Sunday, May 27, 2012

My (twisted) life with the Kennedys

 

http://www.nypost.com/f/print/news/opinion/opedcolumnists/my_life_with_the_kennedys_e871mYAWZAoP7SfXhdnU6O

New York PostUpdated: Sun., May. 27, 2012, 11:22 AM home

My (twisted) life with the Kennedys

Last Updated: 11:22 AM, May 27, 2012

Posted: 10:24 PM, May 26, 2012

Robert Kennedy Jr., who has spent the last week and a half publicly absolving himself of any responsibility for the suicide of his estranged wife, Mary, has been a coarse, entitled womanizer for decades, according to a former family intimate who fended him off.

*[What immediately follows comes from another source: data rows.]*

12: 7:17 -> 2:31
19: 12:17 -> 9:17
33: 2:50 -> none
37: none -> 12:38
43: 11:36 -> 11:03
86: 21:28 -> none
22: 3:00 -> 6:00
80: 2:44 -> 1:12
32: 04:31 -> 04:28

Patricia Lawford Stewart, who was married to former Kennedy in-law Peter Lawford, reached out to The Post after last week’s funeral for Mary, appalled — but not surprised — by the Kennedy clan’s insistence that Mary was a lifelong depressive and alcoholic.

Before the funeral, Mary’s former sister-in-law and self-described “best, best friend,” Kerry Kennedy, strolled over to the press pool. “Mary suffered from depression,” Kerry said. “She was battling those demons.”

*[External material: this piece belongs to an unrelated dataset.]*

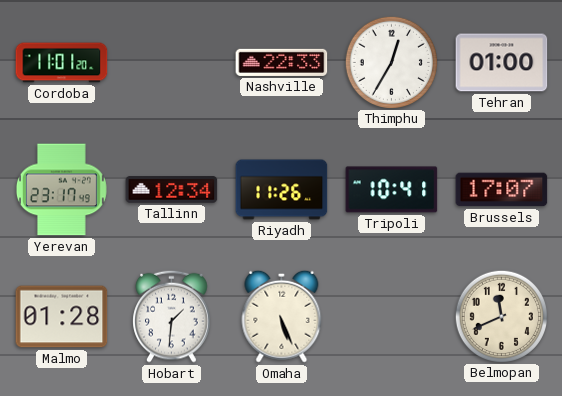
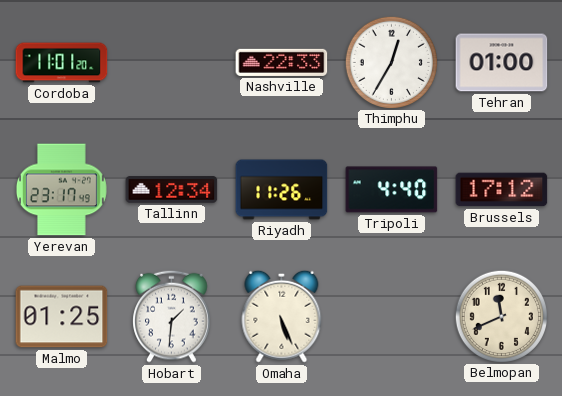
Tripoli: 10:41 -> 4:40
Brussels: 17:07 -> 17:12
Malmo: 01:28 -> 01:25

Robert, according to Robert’s eulogy, was just a good husband who tried so hard to help, not the boozy ex-heroin addict who publicly ran around on his wife, cut her off financially and took custody of their children, thereby demolishing every aspect of her life and identity.

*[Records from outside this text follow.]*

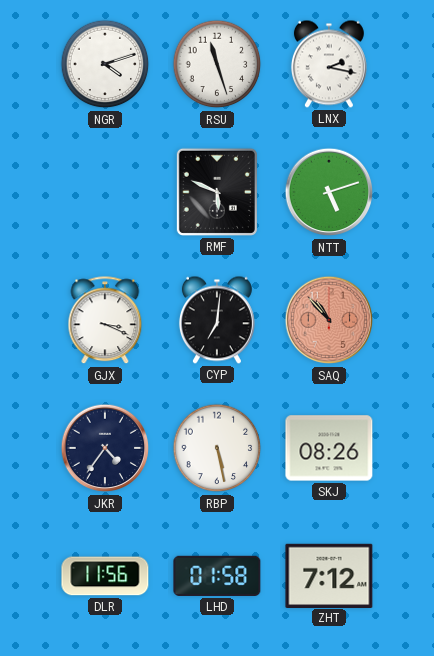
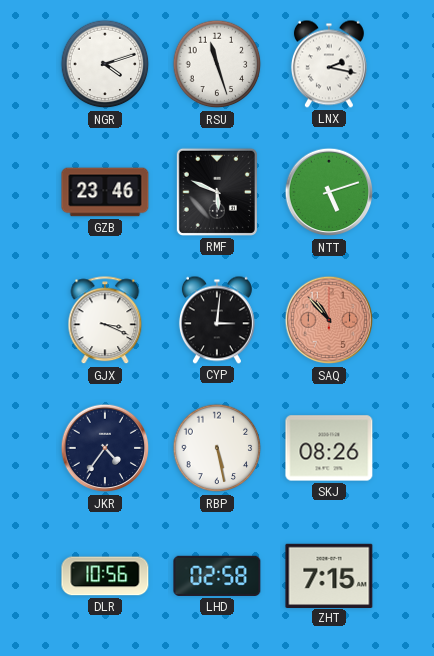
GZB: none -> 23:46
CYP: 7:01 -> 3:01
DLR: 11:56 -> 10:56
LHD: 01:58 -> 02:58
ZHT: 7:12 -> 7:15
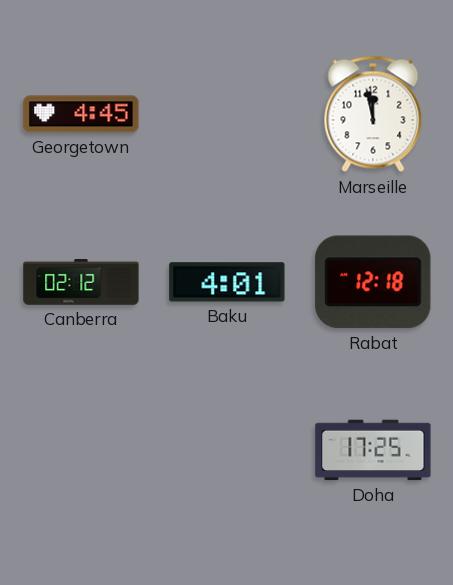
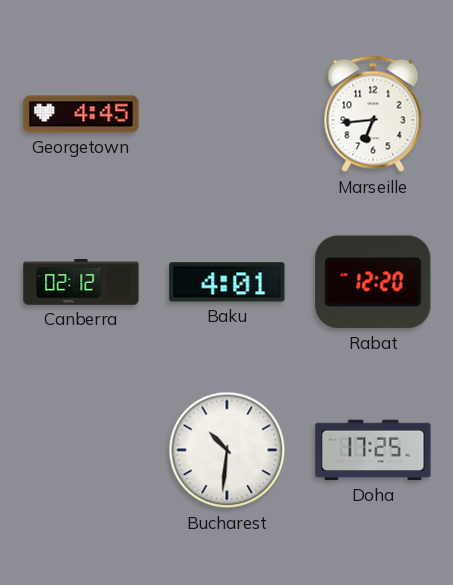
Marseille: 11:58 -> 6:44
Rabat: 12:18 -> 12:20
Bucharest: none -> 10:31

“The Kennedy family is on damage control 24/7,” Stewart says. “They were ruinous to my husband, and they have harassed me for the last 28 years. I’m 54 years old, and I can’t deal with this crap anymore.”

Stewart first met the young RFK Jr. in 1976, when he showed up on the Lawfords’ doorstep in LA unannounced, having been kicked out by his widowed mother, Ethel. He was wearing his late father’s suit, rumpled. Robert sat on the sofa, and they made small talk for a few minutes while Peter was in the shower.

“Then he said, ‘I wish you weren’t married to my uncle — I’d like to f--- you right here on the couch,’ ” Stewart says. “That was a shocker. I knew him for four minutes.”

At the time, Stewart and RFK Jr. were both 19 years old. She says she took her husband aside and told him what had happened. “He said, ‘Nothing’s changed,’ ” Stewart says. “I was taken aback. But he was sucked in too.”

Lawford blamed Ethel for how poorly her 11 children turned out: “Peter called her a broodmare,” Stewart says. “He didn’t like that she had all these kids she couldn’t cope with. She was always throwing them out.”

Stewart was Lawford’s fourth wife, though they had been “married” in an unofficial ceremony in Calcutta when she was 15 years old after meeting at the Roxy on Sunset Boulevard in LA.

Lawford had first been married to JFK’s sister Patricia, and they had four children together before divorcing in 1966, due largely to Lawford’s drinking and philandering.

“Peter would bring women home all the time when he was married to Patricia,” Stewart says. “And I think that he loved her. She was a wonderful woman, but drugs and alcohol got to her.”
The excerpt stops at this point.